Moreover, injection of molten metal into the crack is noted, which can be explained by the action of compressive thermal stresses that arose in the vicinity of the crack tips as a result of heat treatment. These findings confirm the results of related studies carried out in works [46,47] that non-uniform local heating in the vicinity of the crack tips causes compressive thermal stresses, leading to the ejection of molten metal from the edges of the cracks toward the interior.
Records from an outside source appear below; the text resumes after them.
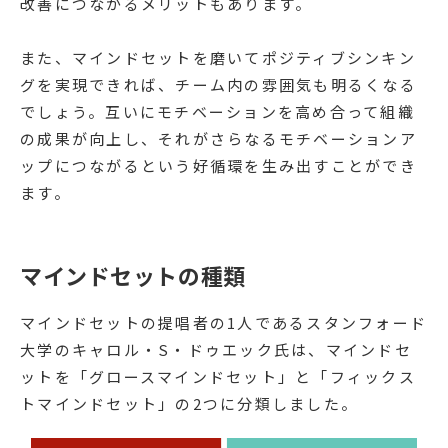
改善につながるメリットもあります。
また、マインドセットを磨いてポジティブシンキン
グを実現できれば、チーム内の雰囲気も明るくなる
でしょう。互いにモチベーションを高め合って組織
の成果が向上し、それがさらなるモチベーションア
ップにつながるという好循環を生み出すことができ
ます。
マインドセットの種類
マインドセットの提唱者の1人であるスタンフォード
大学のキャロル・S・ドゥエック氏は、マインドセ
ットを「グロースマインドセット」と「フィックス
トマインドセット」の2つに分類しました。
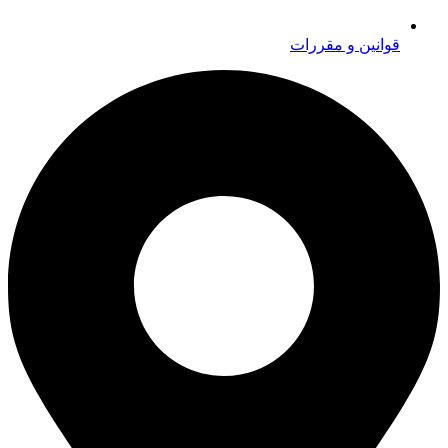
قوانین و مقررات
In one study [55], based on the finite element method, a mathematical model was proposed for calculating the stress intensity factor (K) for cracks located in a stress concentration zone in elements of metal structures. The dependence of the intense stress coefficient (K) on the crack shape was found.
For semi-elliptical cracks, a dimensionless coefficient Q was assigned:
Q = 1 + 1.464 ( a b ) 1.65
where Q is a dimensionless coefficient that characterizes the shape of the crack; a is the crack length in mm; and b is the crack width in mm.
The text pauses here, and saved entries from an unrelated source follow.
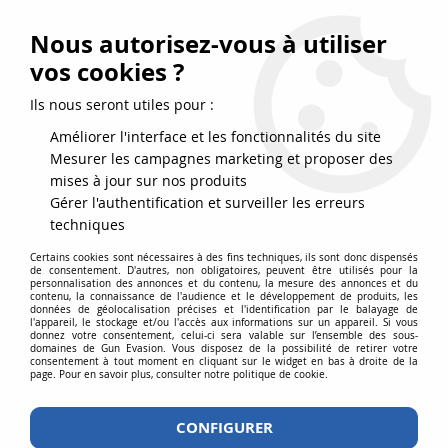
FRAIS DE PORT DPD OFFERTS EN FRANCE MÉTROPOLITAINE DÈS
79
€
D’ACHAT !
Nous autorisez-vous à utiliser
SERVICE CLIENT 03.88.51.37.75
vos cookies ?
0
Ils nous seront utiles pour :
Améliorer l'interface et les fonctionnalités du site
Mesurer les campagnes marketing et proposer des
Accueil
>
Répliques airsoft
>
Répliques longues
>
AEG
>
Colt M4 Airline
mises à jour sur nos produits
Carbine Noir Airsoft Corps Metal 1,2J
Gérer l'authentification et surveiller les erreurs
techniques
Certains cookies sont nécessaires à des fins techniques, ils sont donc dispensés
de consentement. D'autres, non obligatoires, peuvent être utilisés pour la
personnalisation des annonces et du contenu, la mesure des annonces et du
contenu, la connaissance de l'audience et le développement de produits, les
données de géolocalisation précises et l'identification par le balayage de
l'appareil, le stockage et/ou l'accès aux informations sur un appareil. Si vous
donnez votre consentement, celui-ci sera valable sur l’ensemble des sous-
domaines de Gun Evasion. Vous disposez de la possibilité de retirer votre
consentement à tout moment en cliquant sur le widget en bas à droite de la
page. Pour en savoir plus, consulter notre politique de cookie.
CONFIGURER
Figure 16 shows the idealized semi-elliptical surface crack geometry.
Figure 17 presents the dependence of the stress intensity factor on the crack shape.
Figure 17 shows that the crack shape significantly affects the stress intensity factor at its tip since more elongated cracks cause more stress concentrations at their tips than cracks with a more rounded shape. The observed findings can be explained by significant changes in metal geometry near a sharp crack tip resulting in a significant stress gradient, which consequently leads to increased stress, as stress is a function of its gradient. On the other hand, a rounded shape leads to a more uniform distribution of stress and, consequently, a decrease in the stress intensity factor.
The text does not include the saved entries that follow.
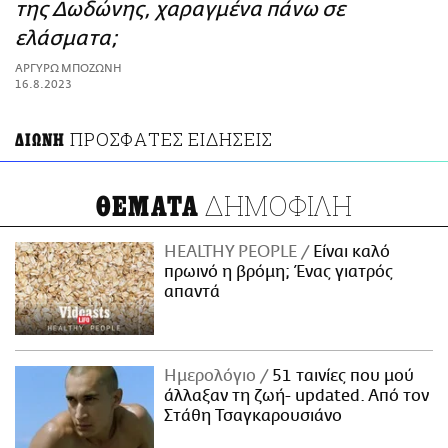
ΑΜΠΑ
της Δωδώνης, χαραγμένα πάνω σε
PRINT
ελάσματα;
ΑΡΓΥΡΩ ΜΠΟΖΩΝΗ
16.8.2023
ΠΡΟΣΦΑΤΕΣ ΕΙΔΗΣΕΙΣ
ΔΙΩΝΗ
ΔΗΜΟΦΙΛΗ
ΘΕΜΑΤΑ
HEALTHY PEOPLE
Είναι καλό
πρωινό η βρόμη; Ένας γιατρός
απαντά
Ημερολόγιο
51 ταινίες που μού
άλλαξαν τη ζωή- updated. Aπό τον
Στάθη Τσαγκαρουσιάνο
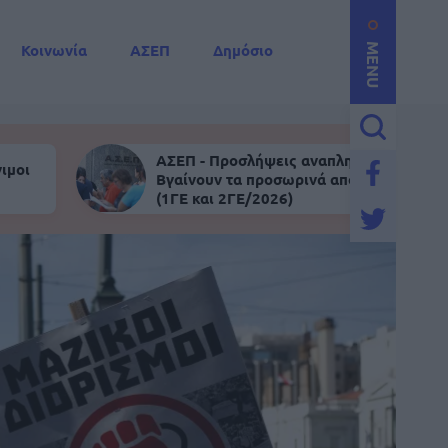
Κοινωνία
ΑΣΕΠ
Δημόσιο
MENU
ΑΣΕΠ - Προσλήψεις αναπληρωτών:
ιμοι
Βγαίνουν τα προσωρινά αποτελέσματα
(1ΓΕ και 2ΓΕ/2026)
Figure 13, Figure 14 and Figure 15 demonstrate that MPT resulted in blunting of the crack tips, leading to their smoothing. Based on this observation and the correlation obtained in work [55], it can be concluded that the blunting of crack tips leads to a decrease in the stress intensity factor, consequently reducing the risk of further crack propagation.
The microhardness of the metal was measured in the region of tip№2 (in the heat-affected zone) and in zone №3 (base metal). Figure 18 shows the location of the microhardness measurement points near tip №2; the figure was obtained at 50× magnification. The results of microhardness measurements are presented in Table 2.
After conducting microhardness measurements, it was found that the metal microhardness near the crack tip increased by 1.5 times compared to the microhardness of the base metal after MPT with 20 kJ. The results obtained can be explained by rapid local heating followed by rapid cooling causing a local thermal treatment in the heat-affected zone, leading to an increase in the hardness of the metal.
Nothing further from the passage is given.